* [Exercise details]
Print the entries underneath word for word, omitting whatever pictures they contain.

Data provided Start Marker

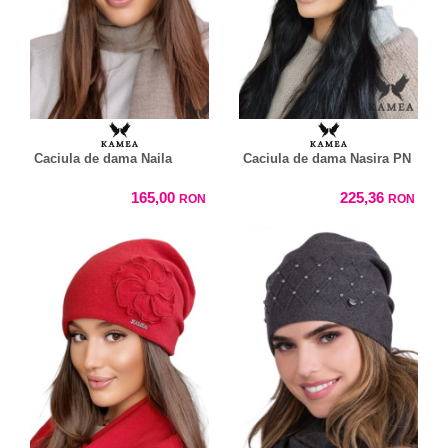
Caciula de dama Naila
Caciula de dama Nasira PN
165,00
225,36
RON
RON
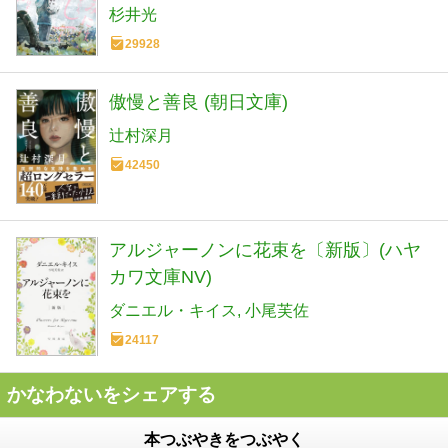
杉井光
29928
傲慢と善良 (朝日文庫)
辻村深月
42450
アルジャーノンに花束を〔新版〕(ハヤ
カワ文庫NV)
ダニエル・キイス
小尾芙佐
24117
かなわないをシェアする
本つぶやきをつぶやく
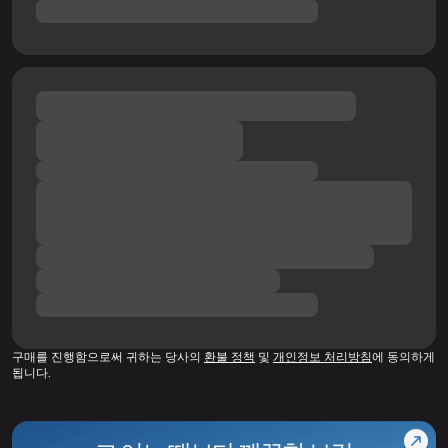
구매를 진행함으로써 귀하는 당사의
환불 정책
및
개인정보 처리방침
에 동의하게
됩니다.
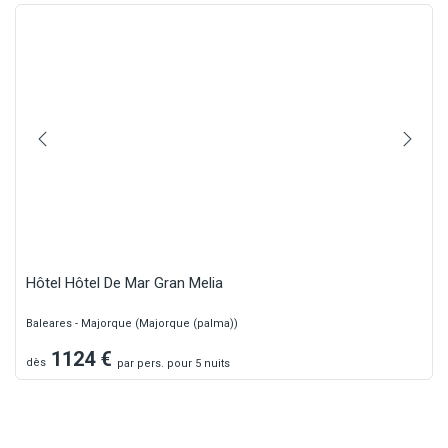
Hôtel Hôtel De Mar Gran Melia
Baleares - Majorque (Majorque (palma))
1124
€
dès
par
pers.
pour 5 nuits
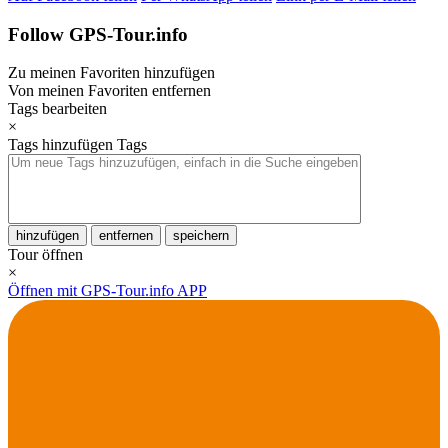
Follow GPS-Tour.info
Zu meinen Favoriten hinzufügen
Von meinen Favoriten entfernen
Tags bearbeiten
×
Tags hinzufügen
Tags
hinzufügen
entfernen
speichern
Tour öffnen
×
Öffnen mit GPS-Tour.info APP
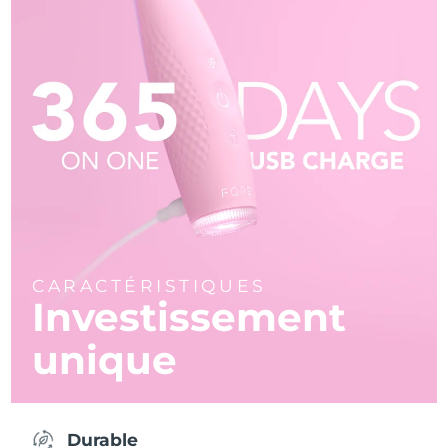
CARACTÉRISTIQUES
Investissement
unique
Durable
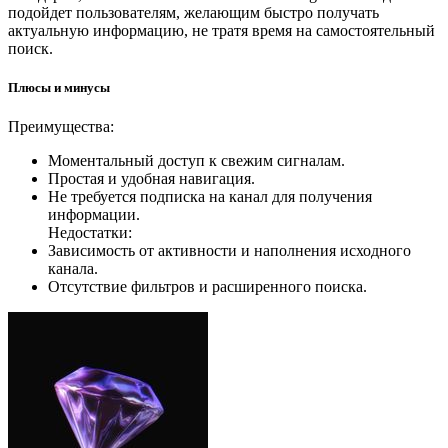
подойдет пользователям, желающим быстро получать
актуальную информацию, не тратя время на самостоятельный
поиск.
Плюсы и минусы
Преимущества:
Моментальный доступ к свежим сигналам.
Простая и удобная навигация.
Не требуется подписка на канал для получения
информации.
Недостатки:
Зависимость от активности и наполнения исходного
канала.
Отсутствие фильтров и расширенного поиска.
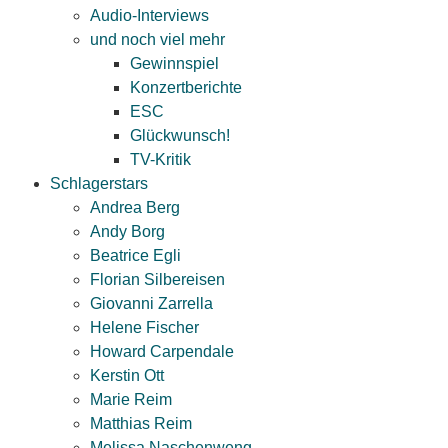
Audio-Interviews
und noch viel mehr
Gewinnspiel
Konzertberichte
ESC
Glückwunsch!
TV-Kritik
Schlagerstars
Andrea Berg
Andy Borg
Beatrice Egli
Florian Silbereisen
Giovanni Zarrella
Helene Fischer
Howard Carpendale
Kerstin Ott
Marie Reim
Matthias Reim
Melissa Naschenweng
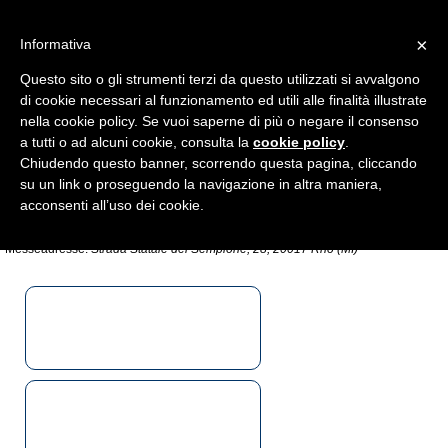
×
Informativa
Questo sito o gli strumenti terzi da questo utilizzati si avvalgono
di cookie necessari al funzionamento ed utili alle finalità illustrate
nella cookie policy. Se vuoi saperne di più o negare il consenso
a tutti o ad alcuni cookie, consulta la
cookie policy
.
Chiudendo questo banner, scorrendo questa pagina, cliccando
su un link o proseguendo la navigazione in altra maniera,
acconsenti all’uso dei cookie.
Hier unten finden Sie alle nötige Hinweise, um die
neue Messe von
Rho/Pero/Mailand zu erreichen
Messeadresse:
Strada Statale del Sempione, 28, 20017 Rho (MI)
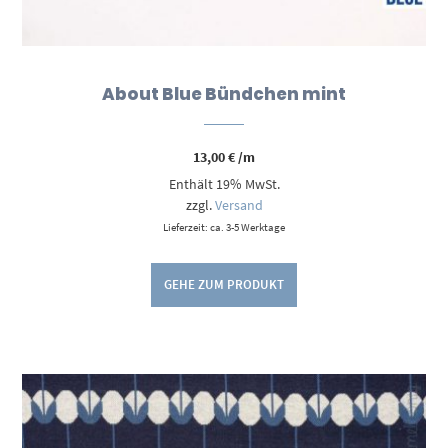
About Blue Bündchen mint
13,00
€
/m
Enthält 19% MwSt.
zzgl.
Versand
Lieferzeit: ca. 3-5 Werktage
GEHE ZUM PRODUKT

Data provided End Marker

* [Solution for this task]
Caciula de dama Naila
Caciula de dama Nasira PN
165,00
225,36
RON
RON
杉井光
29928
傲慢と善良 (朝日文庫)
辻村深月
42450
アルジャーノンに花束を〔新版〕(ハヤ
カワ文庫NV)
ダニエル・キイス
小尾芙佐
24117
かなわないをシェアする
本つぶやきをつぶやく
구매를 진행함으로써 귀하는 당사의
환불 정책
및
개인정보 처리방침
에 동의하게
됩니다.
Hôtel Hôtel De Mar Gran Melia
Baleares - Majorque (Majorque (palma))
1124
€
dès
par
pers.
pour 5 nuits
Follow GPS-Tour.info
Zu meinen Favoriten hinzufügen
Von meinen Favoriten entfernen
Tags bearbeiten
×
Tags hinzufügen
Tags
hinzufügen
entfernen
speichern
Tour öffnen
×
Öffnen mit GPS-Tour.info APP
CARACTÉRISTIQUES
Investissement
unique
Durable
подойдет пользователям, желающим быстро получать
актуальную информацию, не тратя время на самостоятельный
поиск.
Плюсы и минусы
Преимущества:
Моментальный доступ к свежим сигналам.
Простая и удобная навигация.
Не требуется подписка на канал для получения
информации.
Недостатки:
Зависимость от активности и наполнения исходного
канала.
Отсутствие фильтров и расширенного поиска.
Audio-Interviews
und noch viel mehr
Gewinnspiel
Konzertberichte
ESC
Glückwunsch!
TV-Kritik
Schlagerstars
Andrea Berg
Andy Borg
Beatrice Egli
Florian Silbereisen
Giovanni Zarrella
Helene Fischer
Howard Carpendale
Kerstin Ott
Marie Reim
Matthias Reim
Melissa Naschenweng
×
Informativa
Questo sito o gli strumenti terzi da questo utilizzati si avvalgono
di cookie necessari al funzionamento ed utili alle finalità illustrate
nella cookie policy. Se vuoi saperne di più o negare il consenso
a tutti o ad alcuni cookie, consulta la
cookie policy
.
Chiudendo questo banner, scorrendo questa pagina, cliccando
su un link o proseguendo la navigazione in altra maniera,
acconsenti all’uso dei cookie.
Hier unten finden Sie alle nötige Hinweise, um die
neue Messe von
Rho/Pero/Mailand zu erreichen
Messeadresse:
Strada Statale del Sempione, 28, 20017 Rho (MI)
About Blue Bündchen mint
13,00
€
/m
Enthält 19% MwSt.
zzgl.
Versand
Lieferzeit: ca. 3-5 Werktage
GEHE ZUM PRODUKT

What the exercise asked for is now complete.